Jason, just had a visit from Erik and he's up to his tricks. He had Linda throwing down handfuls of M&Ms. She figured out it wasn't her digging into them and Erik said "Busted" He truly gets into his junk food. Ever since Linda told him that our Spirit Teacher gets spice cake Erik's been working on Robert and probably you as well. Quite an amusing conversation, not sure who's funnier him or S. Erik said he had to meet S. after all he's heard about him. Erik called him an old man, said he's probably older than the universe.

Jason to Leo

HA HA!!! Erik was on the phone with me and Robert when you sent this email and started laughing like crazy as I was reading this email to Robert!!!

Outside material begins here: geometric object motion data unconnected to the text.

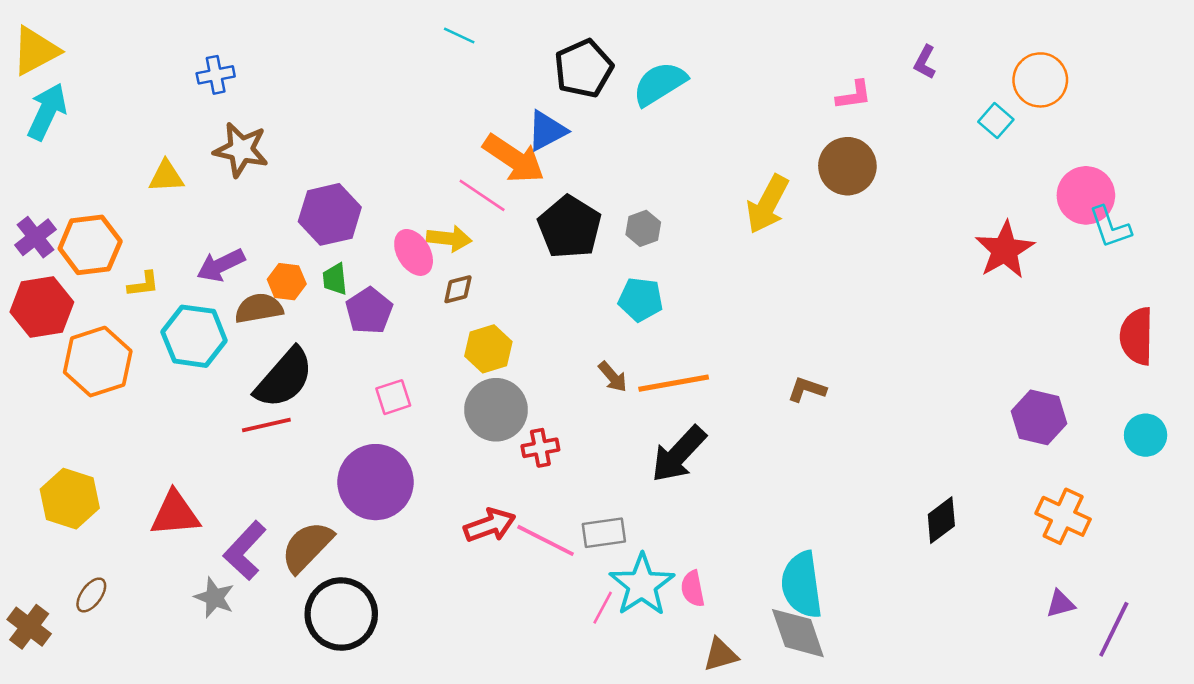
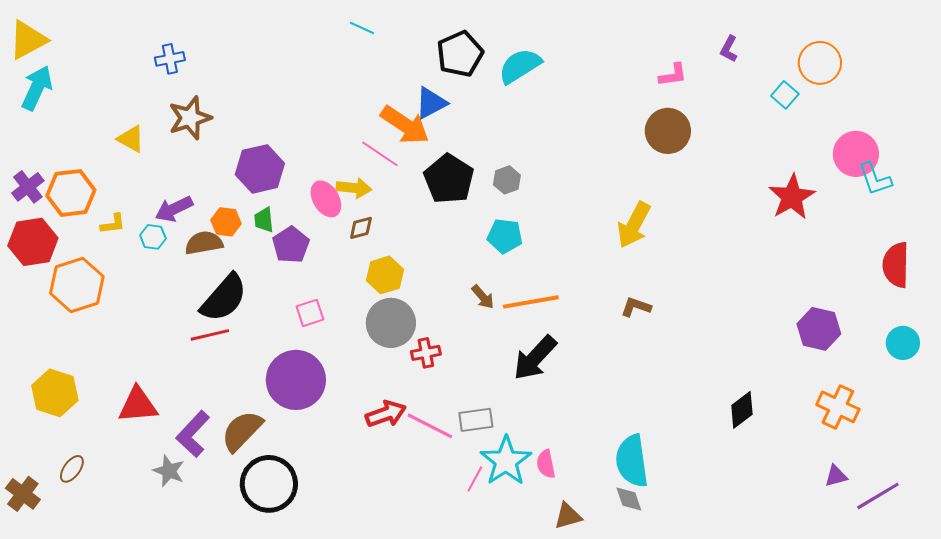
brown star: (241, 150) -> (190, 118), turned -30
yellow triangle: (166, 176) -> (131, 139), turned 32
yellow arrow: (767, 204) -> (634, 225), moved
cyan hexagon: (194, 336) -> (153, 237), moved, size x0.5
purple line: (1114, 629) -> (878, 496), turned 33
gray diamond: (798, 633) -> (629, 499), size x0.6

Robert's talked to S. and he poped into to say something funny to Robert while we were on the phone! Erik said something about him being really old, and S. said something in return. I didn't hear it but the description was really funny.

Robert and I were just chatting about silly stuff while I was taking a break from packing.

hee hee, too funny! He pesters Robert about Junk food all the time. But I like junk and fried food, so he only speaks up when the really good stuff comes out; like rice crispy bars and the like! :)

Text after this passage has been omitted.